Question

The $22\dfrac{1}{2}$ m of silk costs Rs. $214.20$. What is the cost of $6\dfrac{3}{4}$ m?

Answer 1

Hint: We first try to form the proportionality equation for the variables. We take an arbitrary constant. We use the given values of the variables to find the value of the constant. Finally, we put the constant’s value to find the equation.

Complete step by step answer:
We have been given the relation between two variables where we assume length of the silk as $r$ and cost as $t$. The inversely proportional number is actually directly proportional to the inverse of the given number. The relation between r and t is inverse relation. It’s given that $r$ varies directly as $t$ which gives $r\propto t$.

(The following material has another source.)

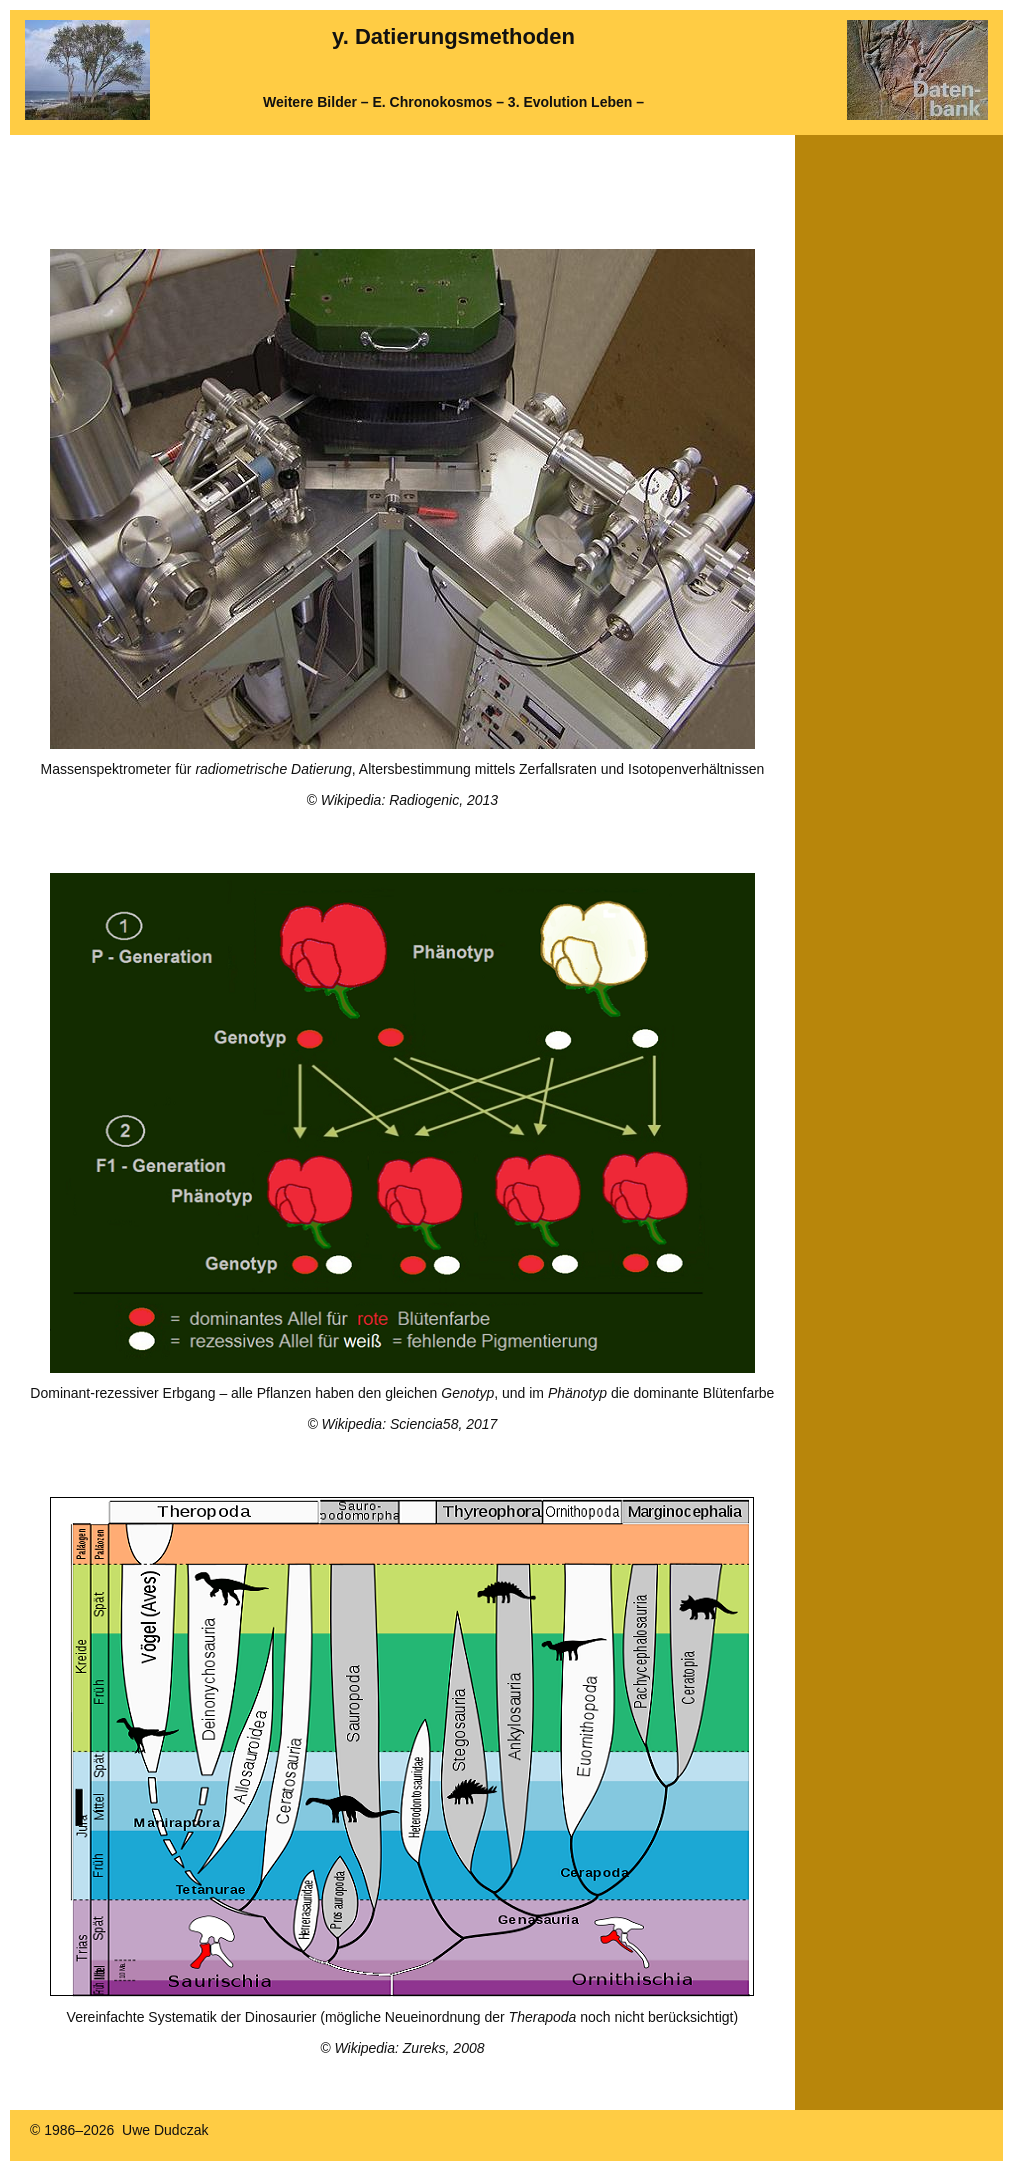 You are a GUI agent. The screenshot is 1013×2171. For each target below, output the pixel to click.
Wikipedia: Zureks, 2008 (409, 2048)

To get rid of the proportionality we use the proportionality constant which gives $r=kt$.We convert the mixed fractions into improper fractions. So,
$22\dfrac{1}{2}=\dfrac{45}{2}$ and $6\dfrac{3}{4}=\dfrac{27}{4}$.
Here, the number $k$ is the proportionality constant.
It’s given $r=\dfrac{45}{2}$ when $t=214.2$.
We put the values in the equation $r=kt$ to find the value of $k$. So,
$\dfrac{45}{2}=k\times 214.2$.
The simplified value is $k=\dfrac{45}{2\times 214.2}=\dfrac{25}{238}$
Therefore, the equation becomes with the value of k as $r=\dfrac{25}{238}t$.
Now we simplify the equation to get the value of t for length of the silk being $\dfrac{27}{4}$
\[\dfrac{27}{4}=\dfrac{25}{238}t \\
\therefore t=\dfrac{27\times 238}{4\times 25}=64.26 \\ \]
Therefore, the cost of $6\dfrac{3}{4}$m silk is Rs. \[64.26\].

Note: In a direct proportion, the ratio between matching quantities stays the same if they are divided. They form equivalent fractions. In an indirect (or inverse) proportion, as one quantity increases, the other decreases. In an inverse proportion, the product of the matching quantities stays the same.